» Extracted entries
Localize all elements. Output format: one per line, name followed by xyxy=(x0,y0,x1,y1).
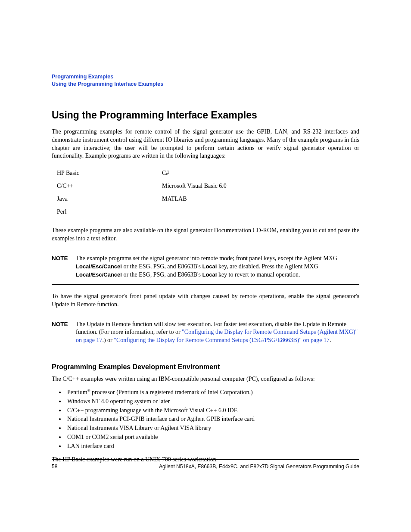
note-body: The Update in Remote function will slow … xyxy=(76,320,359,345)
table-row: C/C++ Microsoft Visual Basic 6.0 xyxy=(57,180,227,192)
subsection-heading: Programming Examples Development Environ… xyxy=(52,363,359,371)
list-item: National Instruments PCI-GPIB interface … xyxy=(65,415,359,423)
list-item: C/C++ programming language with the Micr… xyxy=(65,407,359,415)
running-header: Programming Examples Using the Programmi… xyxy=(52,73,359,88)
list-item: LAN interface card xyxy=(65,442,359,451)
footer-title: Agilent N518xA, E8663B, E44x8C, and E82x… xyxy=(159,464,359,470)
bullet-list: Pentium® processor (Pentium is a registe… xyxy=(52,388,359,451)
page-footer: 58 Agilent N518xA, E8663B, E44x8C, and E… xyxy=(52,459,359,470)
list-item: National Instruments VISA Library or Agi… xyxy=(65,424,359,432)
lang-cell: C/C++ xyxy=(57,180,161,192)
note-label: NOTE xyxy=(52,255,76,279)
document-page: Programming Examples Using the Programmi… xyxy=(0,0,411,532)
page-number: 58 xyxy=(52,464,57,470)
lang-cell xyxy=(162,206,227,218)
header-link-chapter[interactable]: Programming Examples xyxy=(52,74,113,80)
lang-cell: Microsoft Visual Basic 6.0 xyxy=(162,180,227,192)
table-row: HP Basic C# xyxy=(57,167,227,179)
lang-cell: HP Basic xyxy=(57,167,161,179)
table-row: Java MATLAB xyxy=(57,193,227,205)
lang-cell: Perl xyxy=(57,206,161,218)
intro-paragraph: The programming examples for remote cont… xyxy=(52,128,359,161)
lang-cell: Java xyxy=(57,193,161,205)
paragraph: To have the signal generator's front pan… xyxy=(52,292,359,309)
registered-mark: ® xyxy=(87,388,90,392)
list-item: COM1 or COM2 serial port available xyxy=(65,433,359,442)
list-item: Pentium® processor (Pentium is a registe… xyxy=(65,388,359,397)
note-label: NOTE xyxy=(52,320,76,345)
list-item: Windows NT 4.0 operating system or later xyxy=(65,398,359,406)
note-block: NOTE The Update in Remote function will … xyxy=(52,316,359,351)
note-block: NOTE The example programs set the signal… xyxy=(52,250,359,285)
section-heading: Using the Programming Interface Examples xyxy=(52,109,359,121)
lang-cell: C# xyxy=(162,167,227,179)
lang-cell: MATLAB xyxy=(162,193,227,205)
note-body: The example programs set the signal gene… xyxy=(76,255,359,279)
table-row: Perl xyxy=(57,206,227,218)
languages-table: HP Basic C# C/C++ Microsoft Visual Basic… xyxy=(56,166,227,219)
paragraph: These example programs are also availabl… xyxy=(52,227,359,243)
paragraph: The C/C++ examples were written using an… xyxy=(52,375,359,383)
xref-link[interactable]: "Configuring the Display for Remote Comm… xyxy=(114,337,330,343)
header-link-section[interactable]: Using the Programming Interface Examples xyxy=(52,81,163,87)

» Prompt
Output the entries above exactly as given, but strip out the pictures.

» Response area
Localize all elements. Output format: one per line, name followed by xyxy=(x0,y0,x1,y1).
note-body: The Update in Remote function will slow … xyxy=(76,320,359,345)
table-row: C/C++ Microsoft Visual Basic 6.0 xyxy=(57,180,227,192)
subsection-heading: Programming Examples Development Environ… xyxy=(52,363,359,371)
list-item: National Instruments PCI-GPIB interface … xyxy=(65,415,359,423)
list-item: C/C++ programming language with the Micr… xyxy=(65,407,359,415)
running-header: Programming Examples Using the Programmi… xyxy=(52,73,359,88)
list-item: LAN interface card xyxy=(65,442,359,451)
footer-title: Agilent N518xA, E8663B, E44x8C, and E82x… xyxy=(159,464,359,470)
bullet-list: Pentium® processor (Pentium is a registe… xyxy=(52,388,359,451)
page-footer: 58 Agilent N518xA, E8663B, E44x8C, and E… xyxy=(52,459,359,470)
list-item: National Instruments VISA Library or Agi… xyxy=(65,424,359,432)
lang-cell: C/C++ xyxy=(57,180,161,192)
note-label: NOTE xyxy=(52,255,76,279)
document-page: Programming Examples Using the Programmi… xyxy=(0,0,411,532)
page-number: 58 xyxy=(52,464,57,470)
lang-cell xyxy=(162,206,227,218)
header-link-chapter[interactable]: Programming Examples xyxy=(52,74,113,80)
lang-cell: Microsoft Visual Basic 6.0 xyxy=(162,180,227,192)
table-row: HP Basic C# xyxy=(57,167,227,179)
lang-cell: HP Basic xyxy=(57,167,161,179)
table-row: Java MATLAB xyxy=(57,193,227,205)
lang-cell: Perl xyxy=(57,206,161,218)
intro-paragraph: The programming examples for remote cont… xyxy=(52,128,359,161)
lang-cell: Java xyxy=(57,193,161,205)
paragraph: To have the signal generator's front pan… xyxy=(52,292,359,309)
registered-mark: ® xyxy=(87,388,90,392)
list-item: COM1 or COM2 serial port available xyxy=(65,433,359,442)
list-item: Pentium® processor (Pentium is a registe… xyxy=(65,388,359,397)
note-label: NOTE xyxy=(52,320,76,345)
list-item: Windows NT 4.0 operating system or later xyxy=(65,398,359,406)
note-block: NOTE The Update in Remote function will … xyxy=(52,316,359,351)
note-block: NOTE The example programs set the signal… xyxy=(52,250,359,285)
section-heading: Using the Programming Interface Examples xyxy=(52,109,359,121)
lang-cell: C# xyxy=(162,167,227,179)
lang-cell: MATLAB xyxy=(162,193,227,205)
note-body: The example programs set the signal gene… xyxy=(76,255,359,279)
table-row: Perl xyxy=(57,206,227,218)
languages-table: HP Basic C# C/C++ Microsoft Visual Basic… xyxy=(56,166,227,219)
paragraph: These example programs are also availabl… xyxy=(52,227,359,243)
paragraph: The C/C++ examples were written using an… xyxy=(52,375,359,383)
xref-link[interactable]: "Configuring the Display for Remote Comm… xyxy=(114,337,330,343)
header-link-section[interactable]: Using the Programming Interface Examples xyxy=(52,81,163,87)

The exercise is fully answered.